El 2 de abril es un feriado extraño, restaurado en democracia por el gobierno de Fernando de la Rúa. El 24 de marzo de 2001, al cumplirse 25 años del golpe militar, hubo actos masivos repudiándolo. El presidente y en especial su ministro de Defensa, Ricardo López Murphy, quisieron compensar a las Fuerzas Armadas (bien mirado, a un sector retrógrado de ellas) reponiendo la fecha elegida por la dictadura. Es el Día del Veterano y de los Caídos en las Islas Malvinas: nada se celebra de la guerra ni del desembarco... aun así la fecha sigue siendo indigesta. Puede haber otras, menos connotadas por la demasía dictatorial. La Presidenta discurrió al respecto en discursos pronunciados este año, tal vez en 2013 la efemérides quede mejor situada.
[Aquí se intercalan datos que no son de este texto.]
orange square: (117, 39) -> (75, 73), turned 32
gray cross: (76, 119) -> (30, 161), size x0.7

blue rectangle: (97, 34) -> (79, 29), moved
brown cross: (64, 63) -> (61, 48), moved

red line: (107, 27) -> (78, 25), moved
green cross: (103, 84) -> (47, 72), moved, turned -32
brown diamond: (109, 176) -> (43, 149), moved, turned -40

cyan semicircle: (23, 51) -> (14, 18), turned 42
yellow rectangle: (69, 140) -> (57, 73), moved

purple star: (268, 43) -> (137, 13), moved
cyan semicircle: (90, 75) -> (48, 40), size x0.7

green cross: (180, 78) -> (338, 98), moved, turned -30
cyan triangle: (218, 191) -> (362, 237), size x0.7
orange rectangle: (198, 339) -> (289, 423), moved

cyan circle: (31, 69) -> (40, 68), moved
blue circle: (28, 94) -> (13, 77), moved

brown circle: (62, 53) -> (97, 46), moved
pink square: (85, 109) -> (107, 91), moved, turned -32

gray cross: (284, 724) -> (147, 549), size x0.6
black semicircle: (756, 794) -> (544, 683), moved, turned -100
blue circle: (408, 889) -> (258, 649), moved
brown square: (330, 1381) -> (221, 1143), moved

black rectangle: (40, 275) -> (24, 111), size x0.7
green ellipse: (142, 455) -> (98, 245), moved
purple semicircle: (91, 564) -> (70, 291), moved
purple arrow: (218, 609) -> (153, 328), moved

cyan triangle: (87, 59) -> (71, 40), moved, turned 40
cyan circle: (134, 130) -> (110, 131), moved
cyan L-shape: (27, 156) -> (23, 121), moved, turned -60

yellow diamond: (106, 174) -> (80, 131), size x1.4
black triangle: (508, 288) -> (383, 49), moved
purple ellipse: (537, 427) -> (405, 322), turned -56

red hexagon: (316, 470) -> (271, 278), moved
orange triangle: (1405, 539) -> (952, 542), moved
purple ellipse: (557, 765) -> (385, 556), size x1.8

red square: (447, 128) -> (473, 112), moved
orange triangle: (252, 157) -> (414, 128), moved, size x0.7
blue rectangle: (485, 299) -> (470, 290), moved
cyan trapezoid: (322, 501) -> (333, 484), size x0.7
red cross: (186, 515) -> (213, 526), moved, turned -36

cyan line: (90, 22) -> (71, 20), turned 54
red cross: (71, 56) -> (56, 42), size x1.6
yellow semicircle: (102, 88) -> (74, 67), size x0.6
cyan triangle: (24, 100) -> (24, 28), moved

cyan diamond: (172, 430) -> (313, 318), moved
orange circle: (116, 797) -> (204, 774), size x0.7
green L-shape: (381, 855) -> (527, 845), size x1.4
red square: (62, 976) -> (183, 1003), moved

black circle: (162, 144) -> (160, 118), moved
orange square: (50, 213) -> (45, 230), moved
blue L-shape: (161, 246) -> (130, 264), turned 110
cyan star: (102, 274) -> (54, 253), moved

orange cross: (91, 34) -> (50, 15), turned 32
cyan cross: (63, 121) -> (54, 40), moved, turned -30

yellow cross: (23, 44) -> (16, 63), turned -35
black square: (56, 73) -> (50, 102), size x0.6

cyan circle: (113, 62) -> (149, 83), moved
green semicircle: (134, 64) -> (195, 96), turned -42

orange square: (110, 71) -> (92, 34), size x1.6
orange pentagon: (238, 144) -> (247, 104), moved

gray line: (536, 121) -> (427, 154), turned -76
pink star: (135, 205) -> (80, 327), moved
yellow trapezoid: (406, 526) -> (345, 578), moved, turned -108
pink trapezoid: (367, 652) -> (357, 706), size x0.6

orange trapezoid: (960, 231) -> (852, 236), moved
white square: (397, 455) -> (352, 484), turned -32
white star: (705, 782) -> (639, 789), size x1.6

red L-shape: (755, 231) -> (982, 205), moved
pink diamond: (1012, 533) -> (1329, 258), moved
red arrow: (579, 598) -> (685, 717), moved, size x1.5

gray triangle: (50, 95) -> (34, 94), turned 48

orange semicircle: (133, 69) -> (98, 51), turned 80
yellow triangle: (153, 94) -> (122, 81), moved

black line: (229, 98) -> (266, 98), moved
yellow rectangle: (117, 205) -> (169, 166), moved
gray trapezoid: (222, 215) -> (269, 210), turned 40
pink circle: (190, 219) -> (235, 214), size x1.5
El 30 de marzo no figura en rojo en el almanaque. No le hace: es una fecha gloriosa. El cronista no es un entusiasta de la instalación de efemérides, pero se pregunta por qué en la Argentina no las hay de grandes movilizaciones. El 17 de octubre, se dirá, sigue teniendo la sospecha del partidismo... en fin. El 30 de marzo, tras la convocatoria del sector rebelde del movimiento obrero, marcharon laburantes y militantes peronistas, también jóvenes integrantes de la Coordinadora radical y ciudadanos de izquierda. Si, más adelante, se agrega otro número rojo al calendario, vendría bien considerar esa jornada de gesta, con el pueblo en la calle, como para matizar la secuencia de necrológicas, días infaustos, hechos institucionales. Tal vez, quién sabe.